**THE DATA**
:::::
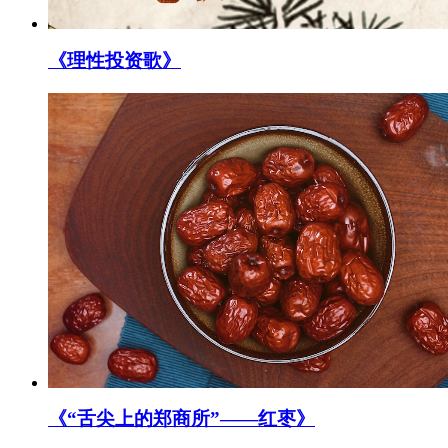
《理性投资歌》
《“舌尖上的郑商所”——红枣》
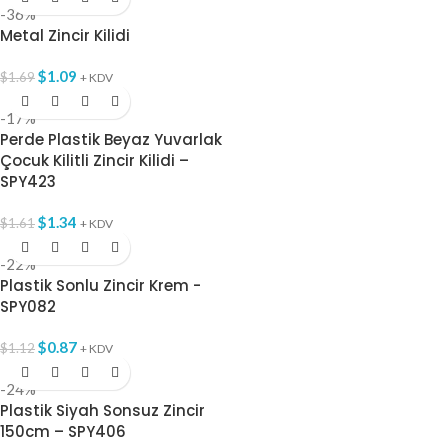
-36%
Metal Zincir Kilidi
$
1.09
$
1.69
+ KDV
-17%
Perde Plastik Beyaz Yuvarlak
Çocuk Kilitli Zincir Kilidi –
SPY423
$
1.34
$
1.61
+ KDV
-22%
Plastik Sonlu Zincir Krem -
SPY082
$
0.87
$
1.12
+ KDV
-24%
Plastik Siyah Sonsuz Zincir
150cm – SPY406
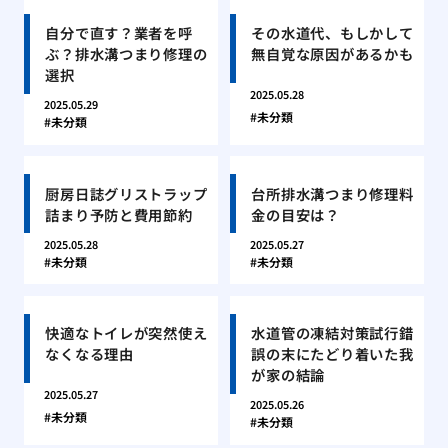
自分で直す？業者を呼
その水道代、もしかして
ぶ？排水溝つまり修理の
無自覚な原因があるかも
選択
2025.05.28
2025.05.29
未分類
未分類
厨房日誌グリストラップ
台所排水溝つまり修理料
詰まり予防と費用節約
金の目安は？
2025.05.28
2025.05.27
未分類
未分類
快適なトイレが突然使え
水道管の凍結対策試行錯
なくなる理由
誤の末にたどり着いた我
が家の結論
2025.05.27
2025.05.26
未分類
未分類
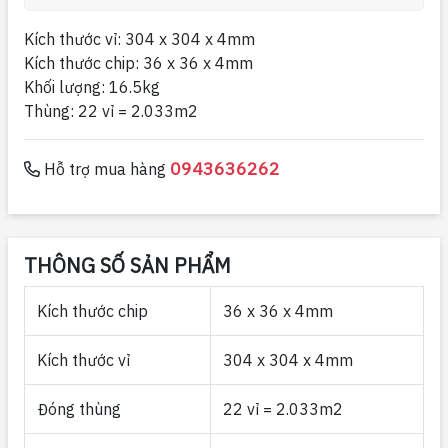
Kích thước vỉ: 304 x 304 x 4mm
Kích thước chip: 36 x 36 x 4mm
Khối lượng: 16.5kg
Thùng: 22 vỉ = 2.033m2
0943636262
Hỗ trợ mua hàng
THÔNG SỐ SẢN PHẨM
Kích thước chip
36 x 36 x 4mm
Kích thước vỉ
304 x 304 x 4mm
Đóng thùng
22 vỉ = 2.033m2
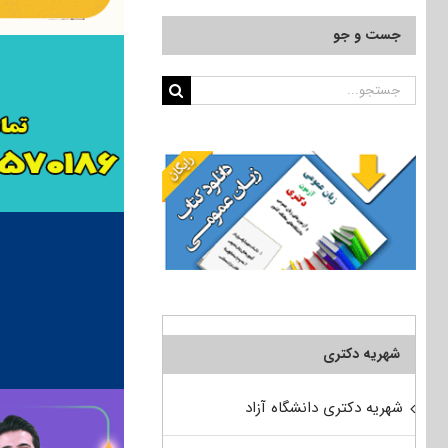
جست و جو
جستجو
برای:
شهریه دکتری
شهریه دکتری دانشگاه آزاد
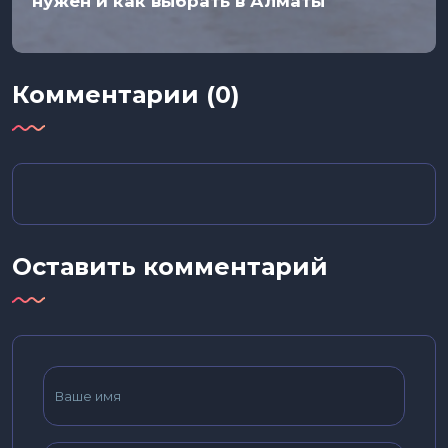
нужен и как выбрать в Алматы
Комментарии (0)
Оставить комментарий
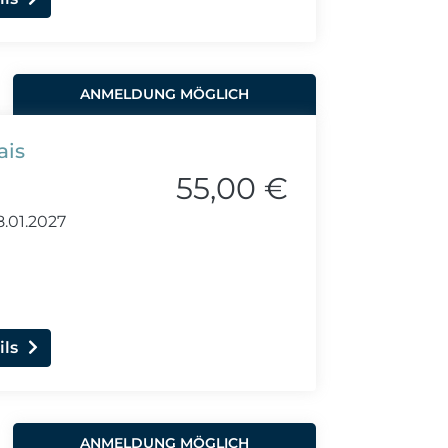
ANMELDUNG MÖGLICH
ais
55,00 €
8.01.2027
ils
ANMELDUNG MÖGLICH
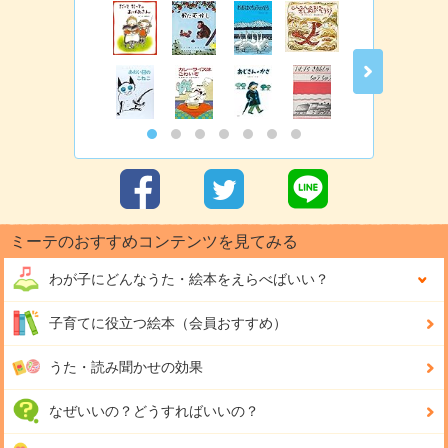
ミーテのおすすめコンテンツを見てみる
わが子にどんな
うた・絵本をえらべばいい？
子育てに役立つ絵本（会員おすすめ）
うた・読み聞かせの効果
なぜいいの？どうすればいいの？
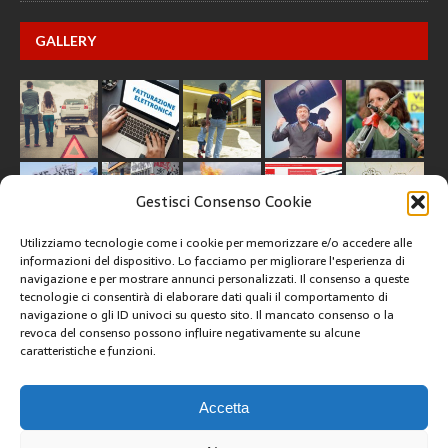
GALLERY
Gestisci Consenso Cookie
Utilizziamo tecnologie come i cookie per memorizzare e/o accedere alle
informazioni del dispositivo. Lo facciamo per migliorare l'esperienza di
navigazione e per mostrare annunci personalizzati. Il consenso a queste
tecnologie ci consentirà di elaborare dati quali il comportamento di
CREATIVE COMMONS
navigazione o gli ID univoci su questo sito. Il mancato consenso o la
revoca del consenso possono influire negativamente su alcune
caratteristiche e funzioni.
Questa opera è concessa in licenza con i termini
CC BY 4.0
ARCHIVI
Accetta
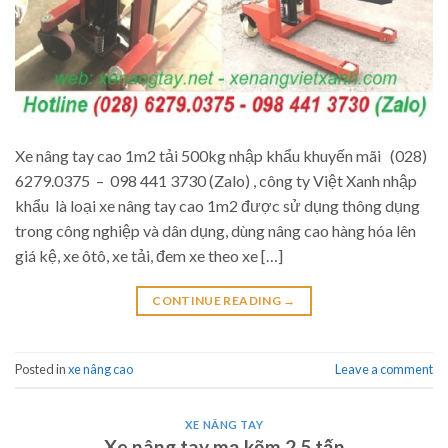
Xe nâng tay cao 1m2 tải 500kg nhập khẩu khuyến mãi (028)
6279.0375 – 098 441 3730 (Zalo) , công ty Việt Xanh nhập
khẩu là loại xe nâng tay cao 1m2 được sử dụng thông dụng
trong công nghiệp và dân dụng, dùng nâng cao hàng hóa lên
giá kệ, xe ôtô, xe tải, đem xe theo xe […]
CONTINUE READING
→
Posted in
xe nâng cao
Leave a comment
XE NÂNG TAY
Xe nâng tay mạ kẽm 2.5 tấn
:::::
**TASK STATEMENT**
In the records above, how many lines contain the string "Kilidi"? State that number only.

**WORKED SOLUTION**
2